The code base used in this repository is an updated version of the code used on

*Corpus A* (see the [arXiv paper]).  It is written in [Clojure] and written to

be accessed mostly via `make` commands.  However, it can be compiled into a

command line app if you want to run the long running cross fold validation

tasks.  See the [Running the Tests](#running-the-tests) to compile and run it.

### What's Included

The functionality included is *agent classification* as described in the [arXiv

paper].  The following is *not* included:

* Argument classification

* Extending the Named Entity Recognizer (section 4.1)

* The first verb model (section 4.2)

This functionality is not included as the origianl code base is proprietary.

This code base was rewritten and [third party libraries] utilized where

possible to speed up the development.

### Third Party Libraries

Primary libraries used are listed below.  Their dependencies can be traced from

their respective repo links:

* [Natural Language Parsing and Feature Generation]

* [Interface for Machine Learning Modeling]

* [Generate, split into folds or train/test and cache a dataset]

* [Natural Language Feature Creation]

* [Word Vector Feature Creation]

### Documentation

API [documentation](https://plandes.github.io/todo-task/codox/index.html).

## Running the Tests

This section explains how to run the the model against the corpus to reproduce

the results (*similar*) to the [arXiv paper].  These instructions assume either

a UNIX, Linux, macOS operating system or *maybe* Cygwin under Windows.

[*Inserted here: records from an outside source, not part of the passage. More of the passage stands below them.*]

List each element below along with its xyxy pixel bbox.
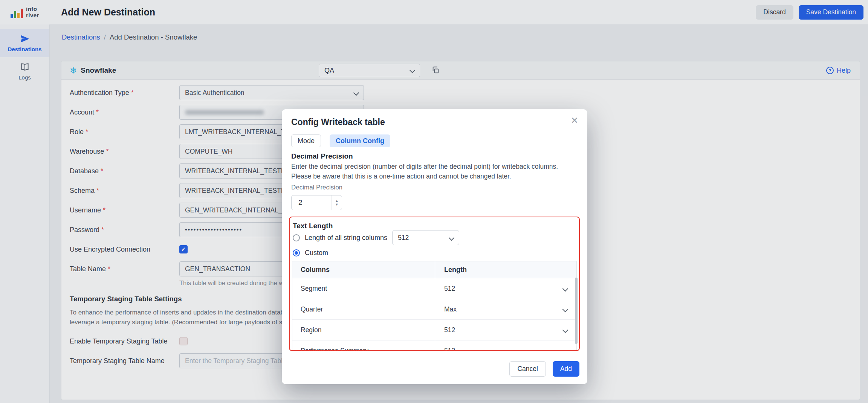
chevron-down-icon bbox=[562, 327, 568, 333]
length-all-columns-label: Length of all string columns bbox=[305, 234, 387, 242]
stepper-down-icon[interactable]: ▼ bbox=[335, 203, 339, 206]
custom-label: Custom bbox=[305, 249, 328, 257]
column-name: Performance Summary bbox=[292, 340, 435, 351]
length-all-columns-row: Length of all string columns 512 bbox=[293, 230, 579, 245]
custom-radio[interactable] bbox=[293, 249, 300, 256]
decimal-precision-heading: Decimal Precision bbox=[291, 152, 353, 160]
decimal-precision-stepper[interactable]: ▲ ▼ bbox=[332, 195, 342, 210]
decimal-precision-input-label: Decimal Precision bbox=[291, 184, 342, 191]
text-length-heading: Text Length bbox=[293, 222, 579, 230]
modal-actions: Cancel Add bbox=[509, 361, 579, 377]
chevron-down-icon bbox=[562, 285, 568, 292]
custom-row: Custom bbox=[293, 245, 579, 260]
chevron-down-icon bbox=[562, 306, 568, 312]
chevron-down-icon bbox=[449, 235, 455, 241]
length-all-columns-radio[interactable] bbox=[293, 234, 300, 241]
table-scrollbar[interactable] bbox=[575, 278, 578, 344]
table-header-row: Columns Length bbox=[292, 261, 576, 278]
modal-title: Config Writeback table bbox=[291, 117, 385, 127]
modal-tabs: Mode Column Config bbox=[291, 134, 390, 147]
length-select-quarter[interactable]: Max bbox=[435, 299, 576, 319]
length-select-performance-summary[interactable]: 512 bbox=[435, 340, 576, 351]
length-select-segment[interactable]: 512 bbox=[435, 278, 576, 299]
column-name: Region bbox=[292, 320, 435, 340]
table-row: Performance Summary 512 bbox=[292, 340, 576, 351]
close-icon[interactable]: ✕ bbox=[571, 116, 578, 125]
text-length-section: Text Length Length of all string columns… bbox=[289, 217, 580, 351]
chevron-down-icon bbox=[562, 348, 568, 351]
column-name: Quarter bbox=[292, 299, 435, 319]
table-row: Region 512 bbox=[292, 320, 576, 340]
length-all-columns-select[interactable]: 512 bbox=[392, 230, 459, 245]
stepper-up-icon[interactable]: ▲ bbox=[335, 199, 339, 203]
column-config-table: Columns Length Segment 512 Quarter Max R… bbox=[292, 261, 577, 351]
tab-column-config[interactable]: Column Config bbox=[330, 134, 390, 147]
length-select-region[interactable]: 512 bbox=[435, 320, 576, 340]
decimal-precision-input[interactable]: 2 ▲ ▼ bbox=[291, 195, 342, 210]
config-writeback-modal: Config Writeback table ✕ Mode Column Con… bbox=[282, 109, 587, 384]
table-row: Quarter Max bbox=[292, 299, 576, 320]
columns-header: Columns bbox=[292, 261, 435, 278]
tab-mode[interactable]: Mode bbox=[291, 134, 321, 147]
add-button[interactable]: Add bbox=[553, 361, 579, 377]
column-name: Segment bbox=[292, 278, 435, 299]
decimal-precision-description: Enter the decimal precision (number of d… bbox=[291, 162, 578, 182]
length-header: Length bbox=[435, 261, 576, 278]
cancel-button[interactable]: Cancel bbox=[509, 361, 546, 377]
table-row: Segment 512 bbox=[292, 278, 576, 299]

Before proceeding, please install all the all tools given in

the [building](#building) section.

### Parsing

This section describes how to parse the corpus and load the corpus.  Note that

if you just want to run the tests you can **skip**

to [test evaluation](#test-evaluation) section.  This means you don't need

[ElasticSearch], which is only necessary for parsing the corpus and creating

file system train/test split.  This is already done

and [in the repo](resources/todo-dataset.json) already.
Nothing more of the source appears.